The data.
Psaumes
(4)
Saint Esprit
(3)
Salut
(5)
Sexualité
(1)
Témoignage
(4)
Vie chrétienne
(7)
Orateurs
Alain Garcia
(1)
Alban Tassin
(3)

...

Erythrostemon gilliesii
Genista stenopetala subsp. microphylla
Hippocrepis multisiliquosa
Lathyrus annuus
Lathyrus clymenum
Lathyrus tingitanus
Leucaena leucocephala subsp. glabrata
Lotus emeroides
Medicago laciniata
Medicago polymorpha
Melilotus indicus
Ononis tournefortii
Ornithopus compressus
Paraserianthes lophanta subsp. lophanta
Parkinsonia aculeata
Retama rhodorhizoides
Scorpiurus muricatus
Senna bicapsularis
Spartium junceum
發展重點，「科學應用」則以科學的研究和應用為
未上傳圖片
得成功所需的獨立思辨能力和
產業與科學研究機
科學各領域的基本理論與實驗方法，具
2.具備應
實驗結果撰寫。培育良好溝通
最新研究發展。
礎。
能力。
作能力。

About this exercise. Go back to the listing above. Copy word for word the lines from the one with "Medicago laciniata" through the one with "得成功所需的獨立思辨能力和", and nothing more.

Your solution.
Medicago laciniata
Medicago polymorpha
Melilotus indicus
Ononis tournefortii
Ornithopus compressus
Paraserianthes lophanta subsp. lophanta
Parkinsonia aculeata
Retama rhodorhizoides
Scorpiurus muricatus
Senna bicapsularis
Spartium junceum
發展重點，「科學應用」則以科學的研究和應用為
未上傳圖片
得成功所需的獨立思辨能力和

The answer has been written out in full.